Il a ajouté que les stablecoins, les dépôts tokenisés, les parts de fonds monétaires tokenisés, potentiellement les CBDC, et l’argent bancaire traditionnel sont tous susceptibles d’avoir des rôles différents selon la contrepartie, la juridiction et le type de transaction.
Tests de la Banque d’Angleterre
Ses commentaires font suite à un rapport du 12 août détaillant comment NOBO Finance, Dun & Bradstreet et Polygon Labs ont rejoint la Phase 2 du Digital Pound Lab de la Banque d’Angleterre. Ce consortium teste si un stablecoin et des livres numériques simulés peuvent gérer des parties distinctes d’un même paiement de financement commercial transfrontalier.
Dans le cadre de ce test, un exportateur reçoit une avance via un système de paiement en stablecoin, tandis qu’un importateur britannique finalise le règlement en livres numériques simulés. Polygon Labs a précisé que les deux parties sont coordonnées dans un seul flux de transaction, permettant ainsi d’étudier si l’argent privé et l’argent de la banque centrale peuvent fonctionner ensemble sans que l’une attende l’autre.
Défis de l’Infrastructure Financière
Plutôt que de considérer cette expérience comme une compétition entre les stablecoins et une monnaie numérique de banque centrale, David a mis l’accent sur l’infrastructure reliant les différentes formes d’argent. Les institutions peuvent avoir suffisamment de capital dans l’ensemble, a-t-il déclaré, mais les fonds peuvent ne pas être disponibles dans la forme, le marché ou la juridiction requis au moment où une transaction doit se régler.
« Le défi se pose lorsque ces différentes formes d’argent fonctionnent sur des rails séparés.

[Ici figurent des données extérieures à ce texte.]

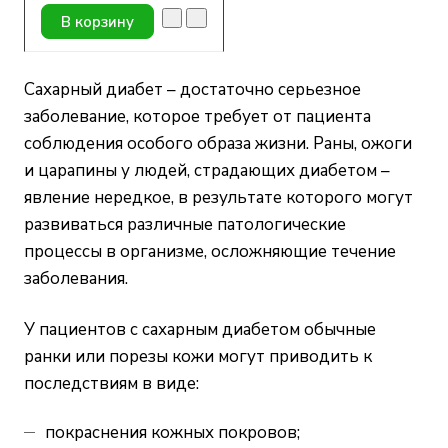
В корзину
Сахарный диабет – достаточно серьезное
заболевание, которое требует от пациента
соблюдения особого образа жизни. Раны, ожоги
и царапины у людей, страдающих диабетом –
явление нередкое, в результате которого могут
развиваться различные патологические
процессы в организме, осложняющие течение
заболевания.
У пациентов с сахарным диабетом обычные
ранки или порезы кожи могут приводить к
последствиям в виде:
покраснения кожных покровов;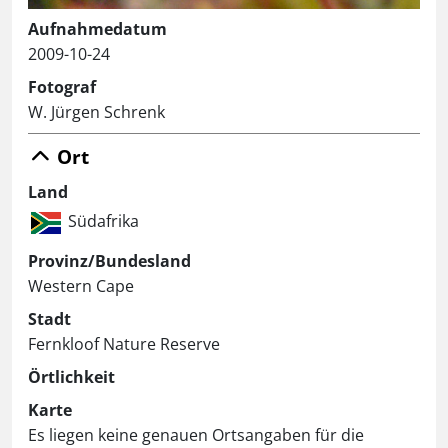
Aufnahmedatum
2009-10-24
Fotograf
W. Jürgen Schrenk
Ort
Land
Südafrika
Provinz/Bundesland
Western Cape
Stadt
Fernkloof Nature Reserve
Örtlichkeit
Karte
Es liegen keine genauen Ortsangaben für die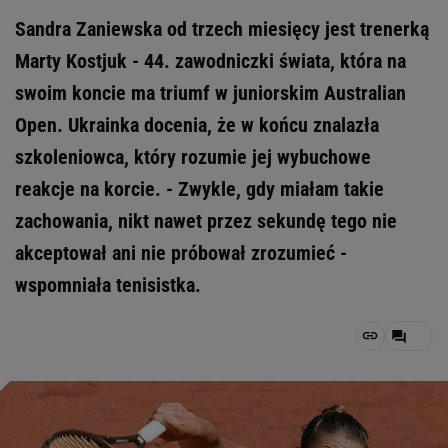
Sandra Zaniewska od trzech miesięcy jest trenerką
Marty Kostjuk - 44. zawodniczki świata, która na
swoim koncie ma triumf w juniorskim Australian
Open. Ukrainka docenia, że w końcu znalazła
szkoleniowca, który rozumie jej wybuchowe
reakcje na korcie. - Zwykle, gdy miałam takie
zachowania, nikt nawet przez sekundę tego nie
akceptował ani nie próbował zrozumieć -
wspomniała tenisistka.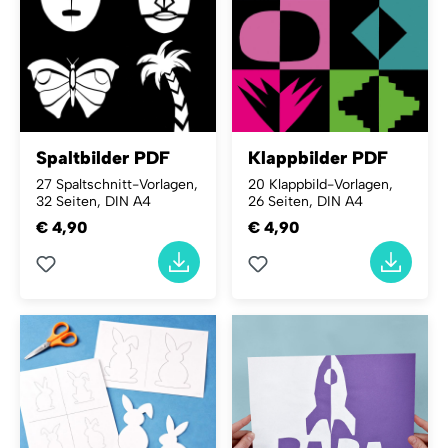
Spaltbilder PDF
Klappbilder PDF
27 Spaltschnitt-Vorlagen,
20 Klappbild-Vorlagen,
32 Seiten, DIN A4
26 Seiten, DIN A4
€ 4,90
€ 4,90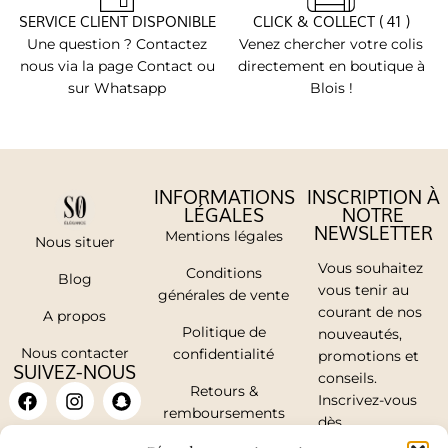
SERVICE CLIENT DISPONIBLE
CLICK & COLLECT ( 41 )
Une question ? Contactez
Venez chercher votre colis
nous via la page Contact ou
directement en boutique à
sur Whatsapp
Blois !
INFORMATIONS
INSCRIPTION À
LÉGALES
NOTRE
NEWSLETTER
Mentions légales
Nous situer
Vous souhaitez
Conditions
Blog
vous tenir au
générales de vente
courant de nos
A propos
Politique de
nouveautés,
Nous contacter
confidentialité
promotions et
SUIVEZ-NOUS
conseils.
Retours &
Inscrivez-vous
remboursements
dès
maintenant.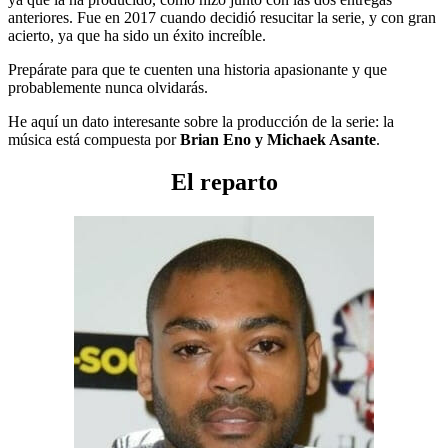
anteriores. Fue en 2017 cuando decidió resucitar la serie, y con gran
acierto, ya que ha sido un éxito increíble.
Prepárate para que te cuenten una historia apasionante y que
probablemente nunca olvidarás.
He aquí un dato interesante sobre la producción de la serie: la
música está compuesta por
Brian Eno y Michaek Asante
.
El reparto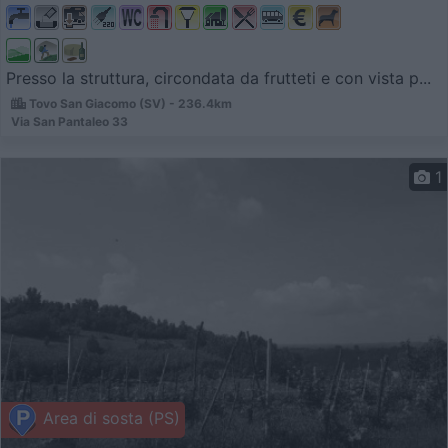
Presso la struttura, circondata da frutteti e con vista p...
Tovo San Giacomo (SV) - 236.4km
Via San Pantaleo 33
1
Area di sosta (PS)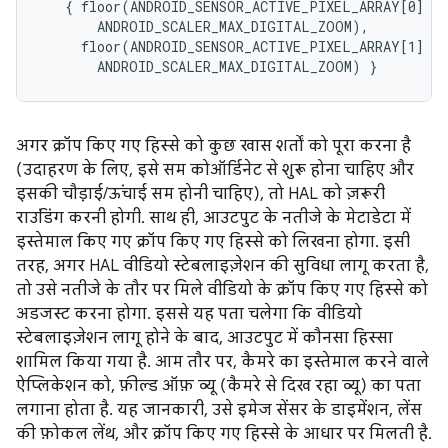
   { floor(ANDROID_SENSOR_ACTIVE_PIXEL_ARRAY[0] /

       ANDROID_SCALER_MAX_DIGITAL_ZOOM),

     floor(ANDROID_SENSOR_ACTIVE_PIXEL_ARRAY[1] /

अगर क्रॉप किए गए हिस्से को कुछ खास शर्तों को पूरा करना है
(उदाहरण के लिए, इसे सम कोऑर्डिनेट से शुरू होना चाहिए और
इसकी चौड़ाई/ऊंचाई सम होनी चाहिए), तो HAL को ज़रूरी
राउंडिंग करनी होगी. साथ ही, आउटपुट के नतीजे के मेटाडेटा में
इस्तेमाल किए गए क्रॉप किए गए हिस्से को लिखना होगा. इसी
तरह, अगर HAL वीडियो स्टेबलाइज़ेशन की सुविधा लागू करता है,
तो उसे नतीजे के तौर पर मिले वीडियो के क्रॉप किए गए हिस्से को
अडजस्ट करना होगा. इससे यह पता चलेगा कि वीडियो
स्टेबलाइज़ेशन लागू होने के बाद, आउटपुट में कौनसा हिस्सा
शामिल किया गया है. आम तौर पर, कैमरे का इस्तेमाल करने वाले
ऐप्लिकेशन को, फ़ील्ड ऑफ़ व्यू (कैमरे से दिख रहा व्यू) का पता
लगाना होता है. यह जानकारी, उसे इमेज सेंसर के डाइमेंशन, लेंस
की फ़ोकल लेंथ, और क्रॉप किए गए हिस्से के आधार पर मिलती है.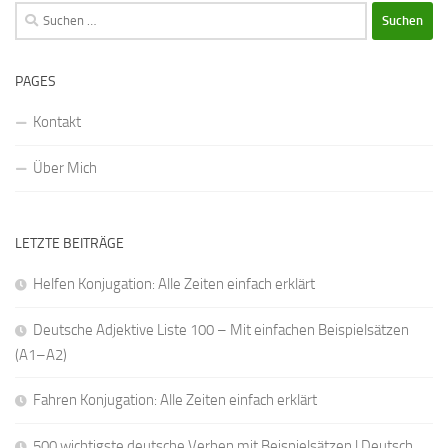
Suchen
nach:
PAGES
Kontakt
Über Mich
LETZTE BEITRÄGE
Helfen Konjugation: Alle Zeiten einfach erklärt
Deutsche Adjektive Liste 100 – Mit einfachen Beispielsätzen
(A1–A2)
Fahren Konjugation: Alle Zeiten einfach erklärt
500 wichtigste deutsche Verben mit Beispielsätzen | Deutsch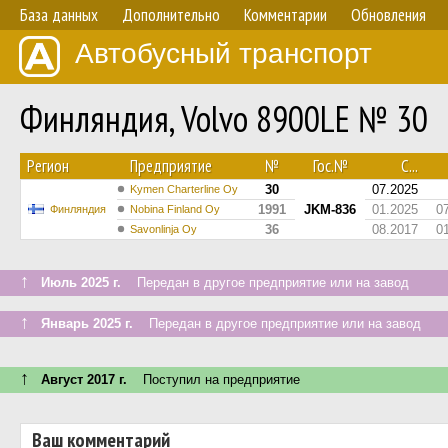
База данных
Дополнительно
Комментарии
Обновления
Автобусный транспорт
Финляндия, Volvo 8900LE № 30
Регион
Предприятие
№
Гос.№
С...
30
07.2025
Kymen Charterline Oy
1991
JKM-836
01.2025
0
Финляндия
Nobina Finland Oy
36
08.2017
0
Savonlinja Oy
↑
Июль 2025 г.
Передан в другое предприятие или на завод
↑
Январь 2025 г.
Передан в другое предприятие или на завод
↑
Август 2017 г.
Поступил на предприятие
Ваш комментарий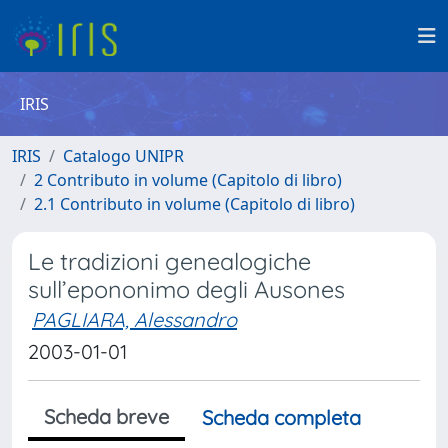
IRIS
IRIS
Catalogo UNIPR
2 Contributo in volume (Capitolo di libro)
2.1 Contributo in volume (Capitolo di libro)
Le tradizioni genealogiche
sull’epononimo degli Ausones
PAGLIARA, Alessandro
2003-01-01
Scheda breve
Scheda completa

Une institution peut avoir suffisamment de capital disponible, mais pas nécessairement dans la bonne forme ou au bon endroit au moment où il est nécessaire. »

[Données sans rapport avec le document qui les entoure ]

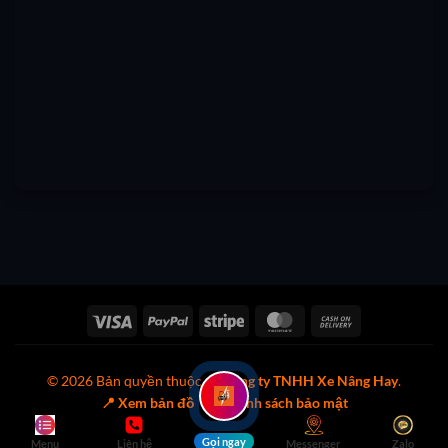
Visa
PayPal
Stripe
MasterCard
Cash
On
Delivery
© 2026 Bản quyền thuộc về
Công ty TNHH Xe Nâng Hay
.
📍 Xem bản đồ
🔒 Chính sách bảo mật
Gọi ngay
Menu
Liên hệ
Messenger
Zalo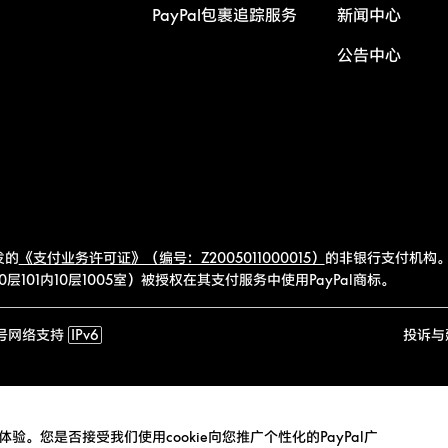
PayPal包裹追踪服务
新闻中心
公告中心
发的
《支付业务许可证》（编号：Z2005011000015）
的非银行支付机构。
101内10层1005室）被授权在其支付服务中使用PayPal商标。
号
网络支持
IPv6
投诉与
验。您是否接受我们使用cookie向您推广个性化的PayPal广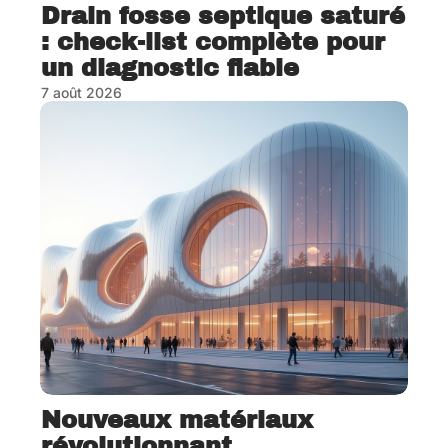
Drain fosse septique saturé
: check-list complète pour
un diagnostic fiable
7 août 2026
Nouveaux matériaux
révolutionnant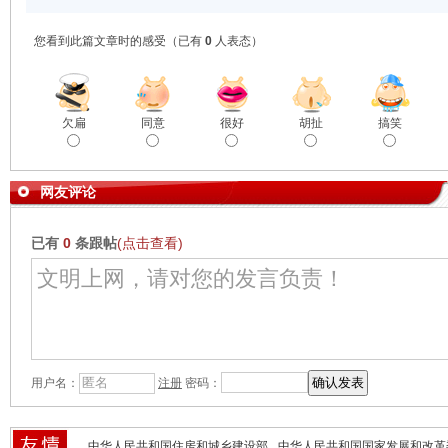
您看到此篇文章时的感受
（已有
0
人表态）
欠扁
同意
很好
胡扯
搞笑
网友评论
已有
0
条跟帖
(点击查看)
用户名：
注册
密码：
中华人民共和国住房和城乡建设部
中华人民共和国国家发展和改革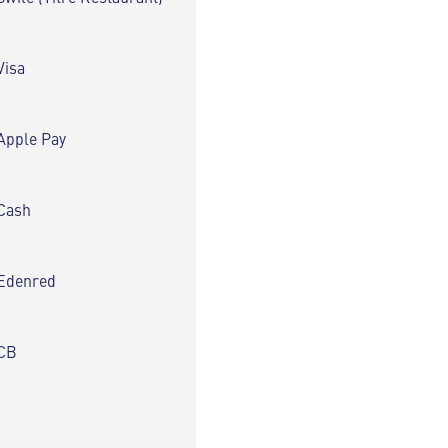
Visa
Apple Pay
Cash
Edenred
CB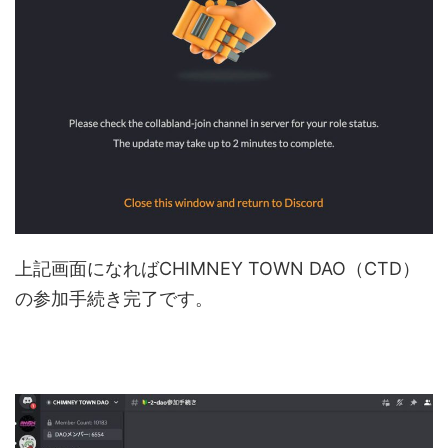
上記画面になればCHIMNEY TOWN DAO（CTD）
の参加手続き完了です。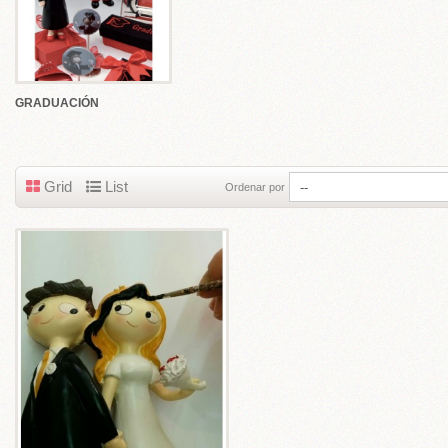
LES
 Estampas y Portafotos Personalizados
GRADUACIÓN
fotos Comunión
rtafotos Delicados y Actuales
rtafotos Tradicionales
Grid
List
Ordenar por
tafotos Do It Yourself
EGALOS CATÁLOGO+
COMUNIÓN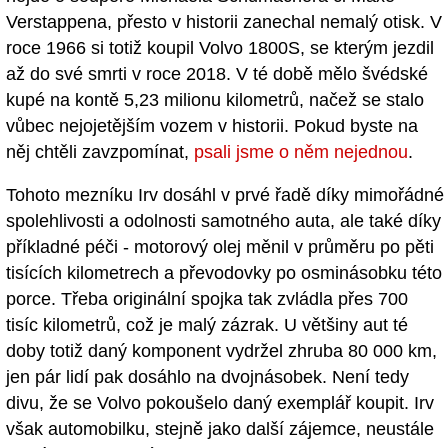
Verstappena, přesto v historii zanechal nemalý otisk. V
roce 1966 si totiž koupil Volvo 1800S, se kterým jezdil
až do své smrti v roce 2018. V té době mělo švédské
kupé na kontě 5,23 milionu kilometrů, načež se stalo
vůbec nejojetějším vozem v historii. Pokud byste na
něj chtěli zavzpomínat,
psali jsme o něm nejednou
.
Tohoto mezníku Irv dosáhl v prvé řadě díky mimořádné
spolehlivosti a odolnosti samotného auta, ale také díky
příkladné péči - motorový olej měnil v průměru po pěti
tisících kilometrech a převodovky po osminásobku této
porce. Třeba originální spojka tak zvládla přes 700
tisíc kilometrů, což je malý zázrak. U většiny aut té
doby totiž daný komponent vydržel zhruba 80 000 km,
jen pár lidí pak dosáhlo na dvojnásobek. Není tedy
divu, že se Volvo pokoušelo daný exemplář koupit. Irv
však automobilku, stejně jako další zájemce, neustále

Selon David, des systèmes fragmentés peuvent engendrer des problèmes dans le financement, la gestion des garanties et le règlement. Les entreprises peuvent réagir en plaçant des fonds à l’avance dans plusieurs lieux de négociation ou avec plusieurs contreparties, immobilisant ainsi du capital qui pourrait autrement rester disponible pour d’autres transactions.
Solutions et Innovations
Les banques américaines développent également des produits destinés à étendre le règlement au-delà des heures normales. Un rapport du 4 août sur les dépôts tokenisés de Wells Fargo a indiqué que la banque prévoit de commencer avec des clients corporatifs sélectionnés utilisant un corridor dollar américain-livre sterling. Wells Fargo a précisé que son service prévu permettrait aux clients participants de transférer, programmer et régler des fonds 24 heures sur 24 sur la plateforme blockchain de la banque.

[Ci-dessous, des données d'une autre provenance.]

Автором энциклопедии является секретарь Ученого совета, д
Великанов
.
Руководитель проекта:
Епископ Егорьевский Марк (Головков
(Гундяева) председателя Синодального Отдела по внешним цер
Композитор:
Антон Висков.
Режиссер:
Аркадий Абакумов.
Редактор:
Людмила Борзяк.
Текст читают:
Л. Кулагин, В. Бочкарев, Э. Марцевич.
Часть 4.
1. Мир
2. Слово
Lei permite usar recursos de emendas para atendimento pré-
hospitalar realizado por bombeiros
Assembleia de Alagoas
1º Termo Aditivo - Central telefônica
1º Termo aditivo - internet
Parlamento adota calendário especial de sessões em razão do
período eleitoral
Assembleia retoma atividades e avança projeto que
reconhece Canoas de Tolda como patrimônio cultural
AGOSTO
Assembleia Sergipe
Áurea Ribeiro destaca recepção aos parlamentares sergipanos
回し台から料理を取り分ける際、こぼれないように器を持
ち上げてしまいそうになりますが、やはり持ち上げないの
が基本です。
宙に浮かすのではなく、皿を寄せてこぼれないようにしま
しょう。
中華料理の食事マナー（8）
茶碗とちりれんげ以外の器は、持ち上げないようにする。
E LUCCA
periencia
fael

La première version devrait s’étendre à d’autres clients, pays et devises d’ici 2027. L’attente de David selon laquelle différents types d’argent numérique coexisteront est également visible dans les projets en cours de développement dans les grandes banques.
Conclusion
Le Digital Pound Lab donne aux entreprises privées accès à un environnement simulé contenant des interfaces de programmation d’application, des portefeuilles, un grand livre de démonstration et des fonctions de contrat intelligent séparées. Selon la Banque d’Angleterre, le laboratoire n’utilise pas de clients ou d’argent réels et n’est pas un bac à sable réglementaire.
La Banque et le Trésor public doivent décider des prochaines étapes du projet plus tard en 2026, tandis que toute introduction d’une livre numérique nécessiterait l’approbation du Parlement pour une législation primaire.